Task prompt: Which of the lines in the data below contain the string "país"? Copy each of them.

(Stored data entries)
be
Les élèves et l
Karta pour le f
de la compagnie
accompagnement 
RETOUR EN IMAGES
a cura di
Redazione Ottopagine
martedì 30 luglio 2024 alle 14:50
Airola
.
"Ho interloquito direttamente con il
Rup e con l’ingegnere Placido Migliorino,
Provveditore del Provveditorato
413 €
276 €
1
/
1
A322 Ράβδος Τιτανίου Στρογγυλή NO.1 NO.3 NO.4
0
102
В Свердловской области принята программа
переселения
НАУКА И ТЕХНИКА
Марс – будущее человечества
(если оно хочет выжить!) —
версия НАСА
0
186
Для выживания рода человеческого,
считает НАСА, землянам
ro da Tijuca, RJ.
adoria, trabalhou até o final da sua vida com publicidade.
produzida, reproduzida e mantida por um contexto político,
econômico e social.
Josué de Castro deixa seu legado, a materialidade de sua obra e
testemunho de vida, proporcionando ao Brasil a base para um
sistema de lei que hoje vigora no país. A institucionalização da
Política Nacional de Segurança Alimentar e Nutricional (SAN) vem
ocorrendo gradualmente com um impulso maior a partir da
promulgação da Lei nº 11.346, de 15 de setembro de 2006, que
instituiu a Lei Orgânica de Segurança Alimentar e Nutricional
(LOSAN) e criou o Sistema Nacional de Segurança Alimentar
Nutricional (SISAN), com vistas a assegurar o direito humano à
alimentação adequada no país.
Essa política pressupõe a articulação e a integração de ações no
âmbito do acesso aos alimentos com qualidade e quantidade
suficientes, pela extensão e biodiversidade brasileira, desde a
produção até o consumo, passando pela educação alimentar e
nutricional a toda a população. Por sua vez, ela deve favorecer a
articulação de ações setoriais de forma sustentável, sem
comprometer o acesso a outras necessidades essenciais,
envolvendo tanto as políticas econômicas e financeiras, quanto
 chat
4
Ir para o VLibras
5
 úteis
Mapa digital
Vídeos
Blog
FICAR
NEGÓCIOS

Your response:
sistema de lei que hoje vigora no país. A institucionalização da
alimentação adequada no país.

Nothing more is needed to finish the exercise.